Step 9: All the computer things!
Once the pics are done, I can start pulling things together online in preparation for release.  I make my personal project pages on Ravelry.  I write up the draft listing for the pattern.  I finalize the PDF.  I schedule blog posts.  I prepare the MailChimp launch newsletter.  I email the pics to myself so I can save them on my phone and share them on IG.  This time around, I’ve taken out some Ravelry ad space (look in your notebook section–I hope you catch it sometime in September)!  It feels like a never-ending computer updating session in the days leading up to the launch, and I usually end up making myself a check list to help me remember all the different links that need updating immediately after the pattern goes live.

Step 10: Brew the coffee and hope for the best!

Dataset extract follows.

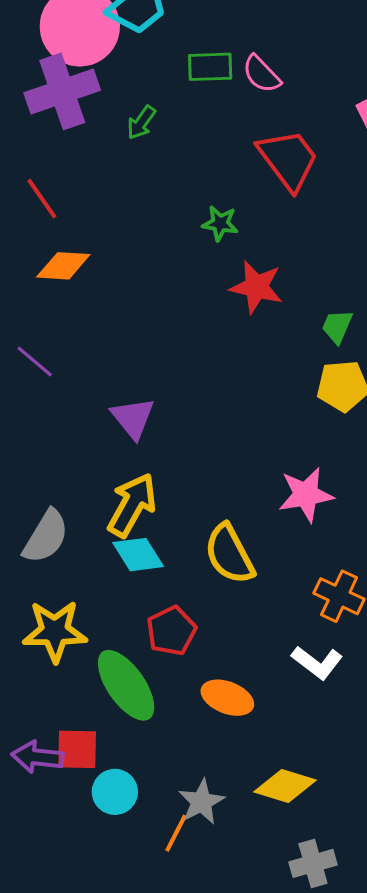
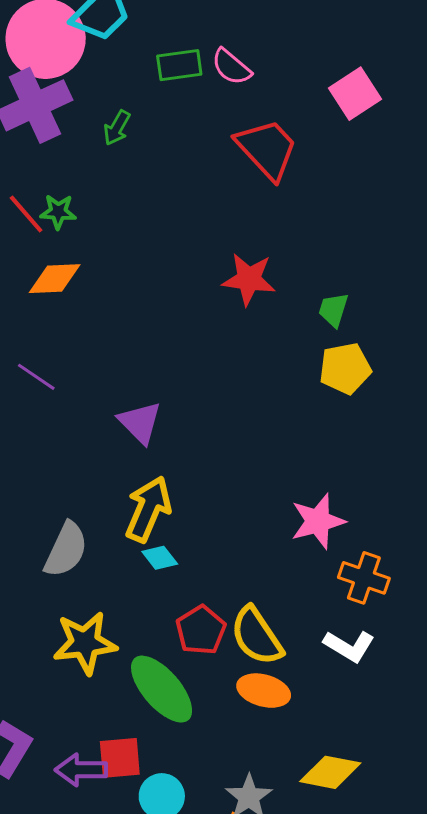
green star: (220, 223) -> (58, 212), moved
pink star: (306, 495) -> (318, 521), moved
yellow semicircle: (229, 554) -> (257, 636), moved
cyan diamond: (138, 555) -> (160, 558), size x0.7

On launch day, I get up early (5am!) to officially publish the pattern to Ravelry.  I update the newsletters with the link and send those out.  I update the blog post with the link and publish.  I sit around and sip my coffee and babysit the computer for the first several hours–making a post on Facebook, adding an announcement to a group on Ravelry, posting a pic and link to IG, and cycling back through.  Every click counts on launch day, because my goal is always to at least make the front page of Rav’s “Hot Right Now” list.  Depending on other pattern releases that day, I hope to get into the Top 5, but some days that’s tougher than others.  If a new pattern achieves Top 5 status, that’s a momentum all its own, putting the new design’s thumbnail in front of many, many more Ravelers.  It’s nerve-wracking, but terribly exciting at the same time.  So that’s a run-down of my design process from start to finish.  I hope you found it interesting!  Scarlet Ibis launches tomorrow on September 1st!  Email subscribers are going to receive a super special treat in their inboxes in the morning–I hope you’ll sign up to get in on the deal!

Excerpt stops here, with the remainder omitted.